There were 383 fewer total school districts in 2012 than in 2007, according to the Census of Governments.

Across the country, school districts employed 7 million people (fewer than half were teachers) and were responsible for educating more than 49 million students in 2012, according to the National Center for Education Statistics.

For states, consolidating school districts can mean fewer buildings to maintain and lower administrative costs. For communities, consolidation can mean long bus rides for students, losing budgetary control and even a loss of community history. 

“The two things a community never wants to lose are its post office and school district,” said Bob McKeveny, the superintendent of the Seneca Falls school district near the Finger Lakes in upstate New York. Voters there narrowly rejected a consolidation with neighboring Waterloo just two weeks ago.

“Consolidation is a hard sell to constituents,” said McKeveny, who did not take a position on the merger.

State Incentives

No other state in recent years has forced school district consolidation like Maine, but reducing the number of school districts is a top priority for some governors.

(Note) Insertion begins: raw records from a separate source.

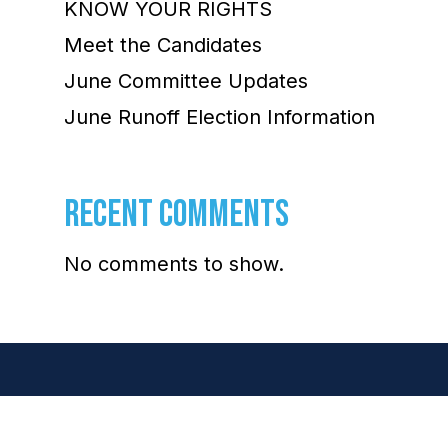
KNOW YOUR RIGHTS
Meet the Candidates
June Committee Updates
June Runoff Election Information
RECENT COMMENTS
No comments to show.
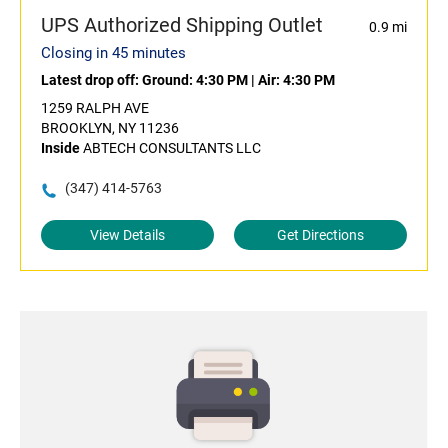
UPS Authorized Shipping Outlet
0.9 mi
Closing in 45 minutes
Latest drop off:
Ground: 4:30 PM
|
Air: 4:30 PM
1259 RALPH AVE
BROOKLYN, NY 11236
Inside
ABTECH CONSULTANTS LLC
(347) 414-5763
View Details
Get Directions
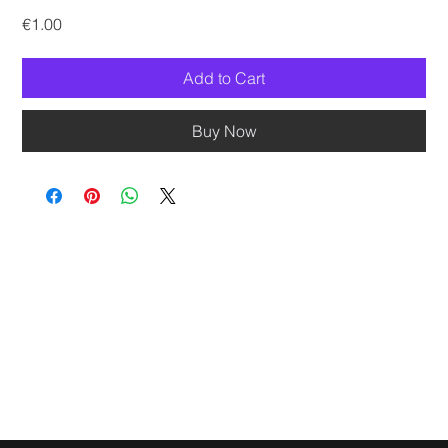
Price
€1.00
Add to Cart
Buy Now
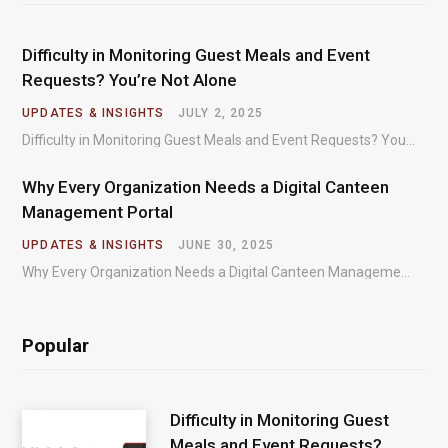
Difficulty in Monitoring Guest Meals and Event
Requests? You’re Not Alone
UPDATES & INSIGHTS
JULY 2, 2025
Difficulty in Monitoring Guest Meals and Event Requests? You’re Not Alone – Most organizations regularly…
Why Every Organization Needs a Digital Canteen
Management Portal
UPDATES & INSIGHTS
JUNE 30, 2025
Why Every Organization Needs a Digital Canteen Management Portal – In today’s fast-paced organizational environments,…
Popular
Difficulty in Monitoring Guest
Meals and Event Requests?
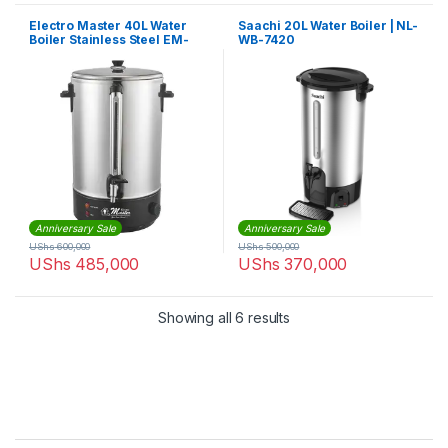
Electro Master 40L Water
Saachi 20L Water Boiler | NL-
Boiler Stainless Steel EM-
WB-7420
WB1398
Anniversary Sale
Anniversary Sale
UShs
600,000
UShs
500,000
UShs
485,000
UShs
370,000
Sorted by latest
Showing all 6 results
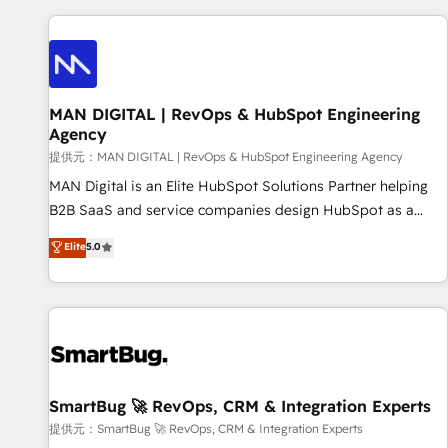
revenue.
revenue systems across HubSpot, Salesforce, Claude, and
the tools that support their business. Our work goes
beyond implementation. We help clients clean up
complexity, adoption, data, reporting, and operationalize AI
through practical, governed Claude services that turn AI into
MAN DIGITAL | RevOps & HubSpot Engineering
Agency
useful business workflows. We support HubSpot
implementation, onboarding, optimization, advanced
提供元：MAN DIGITAL | RevOps & HubSpot Engineering Agency
configuration, CRM architecture, RevOps process design,
MAN Digital is an Elite HubSpot Solutions Partner helping
Salesforce migrations and integrations, automation,
B2B SaaS and service companies design HubSpot as a
reporting, governance, Claude AI strategy, and custom
revenue system, not a marketing tool. We turn fragmented
Elite
5.0
integrations. We work best with mid-market and enterprise
processes and unreliable data into one operational source
organizations that have outgrown basic CRM setup and
of truth for GTM teams and leadership. What We Do ➡️ CRM
need a long-term partner with strategic guidance and deep
Architecture & Implementation 🧩 – Scalable data models
technical expertise.
and pipelines ➡️ Revenue Operations 📈 – Lead, deal,
onboarding, and renewal processes ➡️ GTM Operations ⚙️ –
Automation, forecasting, and reporting ➡️ Custom
Integrations 🔌 – API-based connections with ERP and
SmartBug 🚀 RevOps, CRM & Integration Experts
billing systems HubSpot Accreditations: - CRM
提供元：SmartBug 🚀 RevOps, CRM & Integration Experts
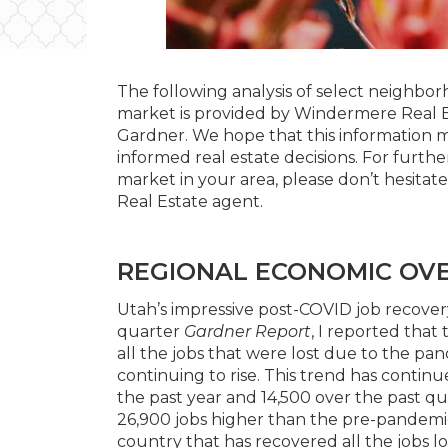
The following analysis of select neighborh
market is provided by Windermere Real 
Gardner. We hope that this information m
informed real estate decisions. For furth
market in your area, please don’t hesita
Real Estate agent.
REGIONAL ECONOMIC OV
Utah’s impressive post-COVID job recovery
quarter
Gardner Report
, I reported that
all the jobs that were lost due to the 
continuing to rise. This trend has contin
the past year and 14,500 over the past q
26,900 jobs higher than the pre-pandemic
country that has recovered all the jobs lo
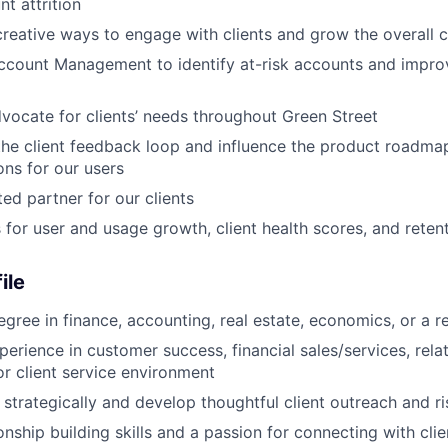
t attrition
reative ways to engage with clients and grow the overall c
ccount Management to identify at-risk accounts and impro
dvocate for clients’ needs throughout Green Street
the client feedback loop and influence the product roadma
ons for our users
ed partner for our clients
s for user and usage growth, client health scores, and reten
ile
gree in finance, accounting, real estate, economics, or a re
perience in customer success, financial sales/services, rela
 client service environment
k strategically and develop thoughtful client outreach and ri
onship building skills and a passion for connecting with cli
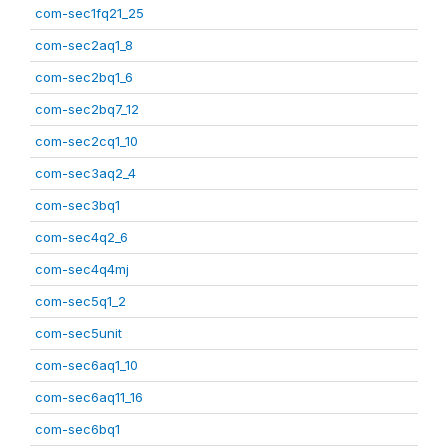
com-sec1fq21_25
com-sec2aq1_8
com-sec2bq1_6
com-sec2bq7_12
com-sec2cq1_10
com-sec3aq2_4
com-sec3bq1
com-sec4q2_6
com-sec4q4mj
com-sec5q1_2
com-sec5unit
com-sec6aq1_10
com-sec6aq11_16
com-sec6bq1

“If (the local budget situation) was really, really tough, you’d see (consolidation) happen,” New York Gov. Andrew Cuomo, a Democrat, said in March. “If you are a school district, or a city, or a town or a county, and you are looking for a fundamental financial reform, consolidation is one of the obvious ones.”

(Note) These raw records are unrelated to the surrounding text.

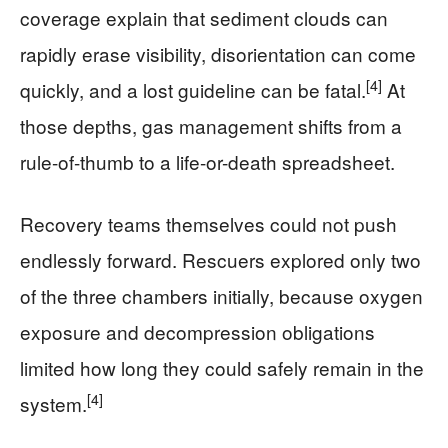
coverage explain that sediment clouds can
rapidly erase visibility, disorientation can come
[4]
quickly, and a lost guideline can be fatal.
At
those depths, gas management shifts from a
rule-of-thumb to a life-or-death spreadsheet.
Recovery teams themselves could not push
endlessly forward. Rescuers explored only two
of the three chambers initially, because oxygen
exposure and decompression obligations
limited how long they could safely remain in the
[4]
system.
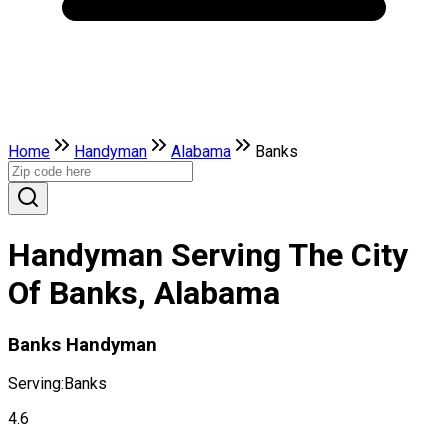
Home
Handyman
Alabama
Banks
Handyman Serving The City
Of Banks, Alabama
Banks Handyman
Serving:
Banks
4.6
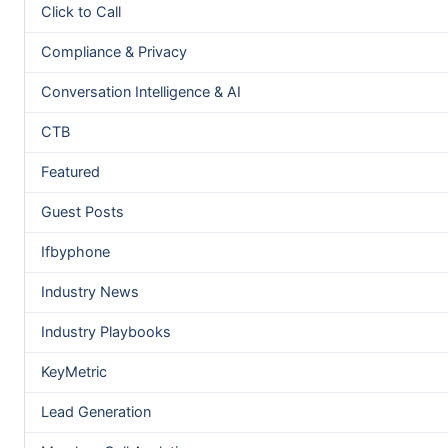
Click to Call
Compliance & Privacy
Conversation Intelligence & AI
CTB
Featured
Guest Posts
Ifbyphone
Industry News
Industry Playbooks
KeyMetric
Lead Generation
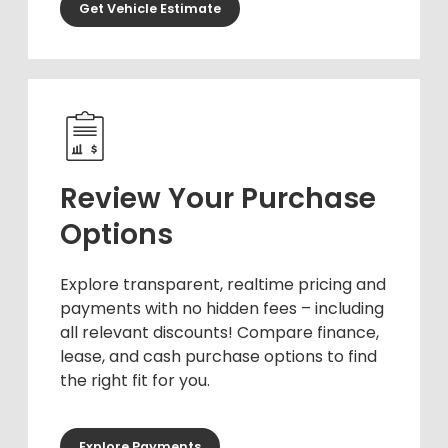
Get Vehicle Estimate
Review Your Purchase
Options
Explore transparent, realtime pricing and
payments with no hidden fees – including
all relevant discounts! Compare finance,
lease, and cash purchase options to find
the right fit for you.
Explore Payments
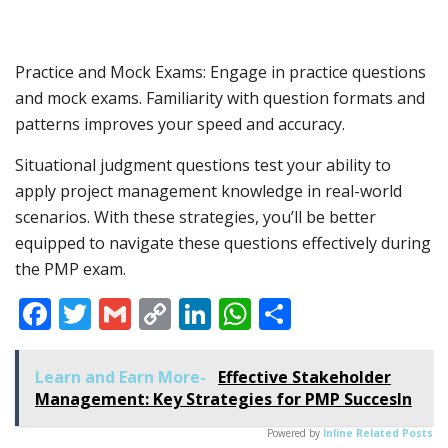
Practice and Mock Exams: Engage in practice questions
and mock exams. Familiarity with question formats and
patterns improves your speed and accuracy.
Situational judgment questions test your ability to
apply project management knowledge in real-world
scenarios. With these strategies, you’ll be better
equipped to navigate these questions effectively during
the PMP exam.
Facebook
Twitter
Gmail
Copy
LinkedIn
WhatsApp
Share
Link
Learn and Earn More-
Effective Stakeholder
Management: Key Strategies for PMP SuccesIn
Powered by
Inline Related Posts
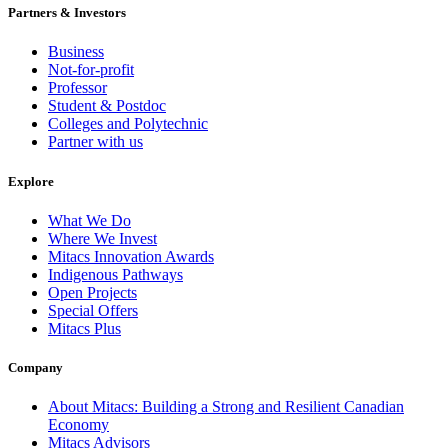
Partners & Investors
Business
Not-for-profit
Professor
Student & Postdoc
Colleges and Polytechnic
Partner with us
Explore
What We Do
Where We Invest
Mitacs Innovation Awards
Indigenous Pathways
Open Projects
Special Offers
Mitacs Plus
Company
About Mitacs: Building a Strong and Resilient Canadian
Economy
Mitacs Advisors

To lessen the blow for communities that decide to consolidate, states offer financial incentives to help with transition costs. New York offers consolidating school districts a 40 percent increase in their state aid, freezing the amount based on their aid for the 2006-2007 school year, plus money for new buildings. Had Seneca Falls and Waterloo merged, they would have seen an additional $43 million in state aid over the next 14 years.

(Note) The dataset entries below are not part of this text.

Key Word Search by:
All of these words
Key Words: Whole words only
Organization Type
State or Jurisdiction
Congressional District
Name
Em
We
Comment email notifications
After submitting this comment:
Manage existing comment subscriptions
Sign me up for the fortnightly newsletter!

But the money wasn’t enough to convince voters, likely because the consolidation wouldn’t have made much of a difference in people’s tax bills and would have created upheaval in the community.

“The actual savings from these plans is usually just a fraction of the property tax bill, so it’s difficult to vote for doing a radical and risky thing for something that often amounts to $20 or $30 in savings,” said Kent Gardner, chief economist at the Center For Governmental Research in Rochester, New York.

Plus, the practical realities of consolidation usually take a long time to work out.

“When you consolidate districts, the buildings are in the wrong place, the teachers are in the wrong place and parents are mad about where their kids are going to school,” said David Thompson, a professor at Kansas State University who specializes in school finance research.

Kansas guarantees that consolidating districts will get the full amount of both individual districts’ state aid for five years after a merger.

Consolidation in rural districts in California’s Sierra Nevada mountains region meant long bus rides and moving middle and high school students onto the same campuses. To adjust to declining enrollment, school board members from Black Oak Mine school district voted last year to send their 200 seventh-and eighth-grade students to the district’s Golden Sierra High School, where they attend classes in nine portable classrooms.   

“If we’d had full enrollment, we probably would never have move them, since it’s so upsetting to parents to have their kids change schools,” said Drew Woodall, director of educational services for the Black Oak Mine school district, located about 150 miles north of Yosemite National Park.

That experience is typical in consolidated districts, Thompson said.

“You have to look at cost savings related to consolidation and think, what will be the new costs?” said Thompson, who noted that in consolidated districts in western Kansas, students can be on school buses for over two hours each day.

When consolidation failed to produce any savings for schools in Glenburn, Maine, the community voted to formally “divorce” from its arranged marriage to two neighboring districts. In the first year of independence, the superintendent said the local tax assessment went down ,000. Eight other districts in the state have divorced since 2011.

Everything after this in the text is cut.